**Stored data**:
Content starts
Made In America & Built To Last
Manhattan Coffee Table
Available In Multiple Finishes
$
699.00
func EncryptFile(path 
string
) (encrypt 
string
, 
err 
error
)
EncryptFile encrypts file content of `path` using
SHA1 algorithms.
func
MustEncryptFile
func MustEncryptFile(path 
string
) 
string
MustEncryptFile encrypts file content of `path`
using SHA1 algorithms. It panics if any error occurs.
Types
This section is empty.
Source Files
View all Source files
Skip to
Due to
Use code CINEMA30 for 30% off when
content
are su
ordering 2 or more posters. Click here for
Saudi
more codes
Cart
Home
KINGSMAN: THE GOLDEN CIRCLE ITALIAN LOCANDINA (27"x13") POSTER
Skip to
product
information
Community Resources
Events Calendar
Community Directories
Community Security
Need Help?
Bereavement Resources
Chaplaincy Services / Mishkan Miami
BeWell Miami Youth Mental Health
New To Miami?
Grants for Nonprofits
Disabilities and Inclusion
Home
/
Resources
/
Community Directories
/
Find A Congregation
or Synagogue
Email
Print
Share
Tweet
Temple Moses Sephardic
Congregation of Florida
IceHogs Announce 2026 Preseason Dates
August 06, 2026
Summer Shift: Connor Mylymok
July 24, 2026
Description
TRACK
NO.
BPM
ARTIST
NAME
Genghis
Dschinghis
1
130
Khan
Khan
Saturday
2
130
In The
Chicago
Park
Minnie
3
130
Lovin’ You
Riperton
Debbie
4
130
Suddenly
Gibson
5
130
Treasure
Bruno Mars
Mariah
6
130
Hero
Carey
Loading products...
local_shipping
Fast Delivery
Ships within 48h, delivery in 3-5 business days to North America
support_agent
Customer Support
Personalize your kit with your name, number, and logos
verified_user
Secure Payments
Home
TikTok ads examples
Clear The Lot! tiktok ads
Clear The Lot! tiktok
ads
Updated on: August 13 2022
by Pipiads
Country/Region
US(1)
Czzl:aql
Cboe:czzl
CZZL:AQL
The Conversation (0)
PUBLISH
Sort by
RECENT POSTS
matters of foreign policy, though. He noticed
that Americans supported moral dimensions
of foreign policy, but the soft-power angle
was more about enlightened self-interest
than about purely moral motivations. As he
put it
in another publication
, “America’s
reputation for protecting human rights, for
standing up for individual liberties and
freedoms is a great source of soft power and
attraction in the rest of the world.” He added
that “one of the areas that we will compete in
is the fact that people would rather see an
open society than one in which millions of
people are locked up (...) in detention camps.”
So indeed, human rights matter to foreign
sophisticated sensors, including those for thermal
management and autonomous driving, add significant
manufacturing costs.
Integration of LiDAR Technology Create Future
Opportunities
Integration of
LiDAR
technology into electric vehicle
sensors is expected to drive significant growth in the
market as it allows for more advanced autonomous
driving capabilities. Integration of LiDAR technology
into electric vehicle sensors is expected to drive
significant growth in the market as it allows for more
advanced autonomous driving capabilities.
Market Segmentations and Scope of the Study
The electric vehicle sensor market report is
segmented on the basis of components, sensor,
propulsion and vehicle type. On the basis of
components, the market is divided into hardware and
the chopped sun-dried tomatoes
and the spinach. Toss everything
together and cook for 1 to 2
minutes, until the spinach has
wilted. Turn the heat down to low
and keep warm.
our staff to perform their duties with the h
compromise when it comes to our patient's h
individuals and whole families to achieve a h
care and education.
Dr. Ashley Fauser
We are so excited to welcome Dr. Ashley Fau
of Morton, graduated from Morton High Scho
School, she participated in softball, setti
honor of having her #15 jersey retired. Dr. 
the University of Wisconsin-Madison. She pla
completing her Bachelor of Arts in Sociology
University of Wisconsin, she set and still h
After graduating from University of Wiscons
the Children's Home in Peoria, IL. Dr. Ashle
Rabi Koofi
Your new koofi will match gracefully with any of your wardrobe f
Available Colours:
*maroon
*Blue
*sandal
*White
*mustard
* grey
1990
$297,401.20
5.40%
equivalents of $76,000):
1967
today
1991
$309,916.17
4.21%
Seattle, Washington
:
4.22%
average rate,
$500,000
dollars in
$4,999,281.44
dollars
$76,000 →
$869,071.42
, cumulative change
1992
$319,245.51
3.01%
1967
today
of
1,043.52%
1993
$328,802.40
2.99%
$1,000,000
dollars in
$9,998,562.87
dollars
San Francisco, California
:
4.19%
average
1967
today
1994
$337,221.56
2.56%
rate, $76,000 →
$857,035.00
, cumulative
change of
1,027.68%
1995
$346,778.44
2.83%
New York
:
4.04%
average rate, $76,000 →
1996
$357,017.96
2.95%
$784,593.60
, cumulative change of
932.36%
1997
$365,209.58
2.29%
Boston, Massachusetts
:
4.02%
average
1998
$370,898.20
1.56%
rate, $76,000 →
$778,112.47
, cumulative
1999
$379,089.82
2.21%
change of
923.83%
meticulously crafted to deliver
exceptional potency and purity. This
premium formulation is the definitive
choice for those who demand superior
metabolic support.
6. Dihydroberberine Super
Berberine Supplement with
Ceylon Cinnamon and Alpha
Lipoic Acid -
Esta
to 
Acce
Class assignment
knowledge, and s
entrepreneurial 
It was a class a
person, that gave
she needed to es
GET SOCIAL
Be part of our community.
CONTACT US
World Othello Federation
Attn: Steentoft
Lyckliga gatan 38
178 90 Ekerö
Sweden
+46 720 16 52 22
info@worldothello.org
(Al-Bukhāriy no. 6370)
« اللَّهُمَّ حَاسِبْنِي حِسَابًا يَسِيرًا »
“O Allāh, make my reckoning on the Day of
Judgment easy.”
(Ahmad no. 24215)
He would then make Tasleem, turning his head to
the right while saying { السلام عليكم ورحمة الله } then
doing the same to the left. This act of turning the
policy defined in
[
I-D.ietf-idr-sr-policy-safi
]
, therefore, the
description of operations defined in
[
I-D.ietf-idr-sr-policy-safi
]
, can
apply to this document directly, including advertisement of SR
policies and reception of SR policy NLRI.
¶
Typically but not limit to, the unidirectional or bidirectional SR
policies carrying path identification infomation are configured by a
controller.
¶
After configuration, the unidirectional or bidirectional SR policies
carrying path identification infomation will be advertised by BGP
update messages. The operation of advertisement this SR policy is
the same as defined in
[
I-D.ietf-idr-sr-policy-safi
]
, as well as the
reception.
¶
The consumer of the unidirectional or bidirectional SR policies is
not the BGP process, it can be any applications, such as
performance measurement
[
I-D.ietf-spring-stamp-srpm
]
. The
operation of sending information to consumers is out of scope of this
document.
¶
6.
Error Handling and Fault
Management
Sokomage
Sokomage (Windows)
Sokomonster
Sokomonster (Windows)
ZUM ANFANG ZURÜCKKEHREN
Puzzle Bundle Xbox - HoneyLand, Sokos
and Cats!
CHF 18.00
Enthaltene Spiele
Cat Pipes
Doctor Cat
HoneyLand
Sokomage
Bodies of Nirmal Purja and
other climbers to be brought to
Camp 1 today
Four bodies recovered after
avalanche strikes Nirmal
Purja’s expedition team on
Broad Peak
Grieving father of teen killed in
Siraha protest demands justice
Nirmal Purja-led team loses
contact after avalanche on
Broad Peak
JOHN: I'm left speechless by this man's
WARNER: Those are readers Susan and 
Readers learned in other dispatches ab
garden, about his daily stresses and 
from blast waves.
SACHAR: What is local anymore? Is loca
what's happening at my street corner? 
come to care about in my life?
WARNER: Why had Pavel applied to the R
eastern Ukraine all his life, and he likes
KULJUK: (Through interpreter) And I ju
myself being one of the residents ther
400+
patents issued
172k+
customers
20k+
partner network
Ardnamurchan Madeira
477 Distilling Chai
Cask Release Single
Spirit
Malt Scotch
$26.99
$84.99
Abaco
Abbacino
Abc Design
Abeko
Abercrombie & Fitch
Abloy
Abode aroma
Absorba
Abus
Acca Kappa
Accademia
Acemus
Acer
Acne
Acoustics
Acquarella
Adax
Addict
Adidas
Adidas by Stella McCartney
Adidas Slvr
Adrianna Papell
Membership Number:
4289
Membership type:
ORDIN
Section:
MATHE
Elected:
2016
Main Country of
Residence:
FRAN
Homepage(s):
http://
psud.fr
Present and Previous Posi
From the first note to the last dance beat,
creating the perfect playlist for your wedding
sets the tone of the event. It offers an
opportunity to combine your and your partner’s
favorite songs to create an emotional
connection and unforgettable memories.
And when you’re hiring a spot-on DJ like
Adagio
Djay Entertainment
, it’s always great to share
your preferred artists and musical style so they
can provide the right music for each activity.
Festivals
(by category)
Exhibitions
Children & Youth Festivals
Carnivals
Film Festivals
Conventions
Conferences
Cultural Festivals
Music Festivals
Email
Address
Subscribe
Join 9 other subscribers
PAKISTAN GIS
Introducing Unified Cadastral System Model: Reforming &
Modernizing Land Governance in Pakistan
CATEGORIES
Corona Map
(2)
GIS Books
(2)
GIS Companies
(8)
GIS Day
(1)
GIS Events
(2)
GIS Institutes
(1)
Content ends
**Prompt**:
Using the records above, give the number of lines in which the word "Festivals" occurs, and nothing else.

**Result for this task**:
5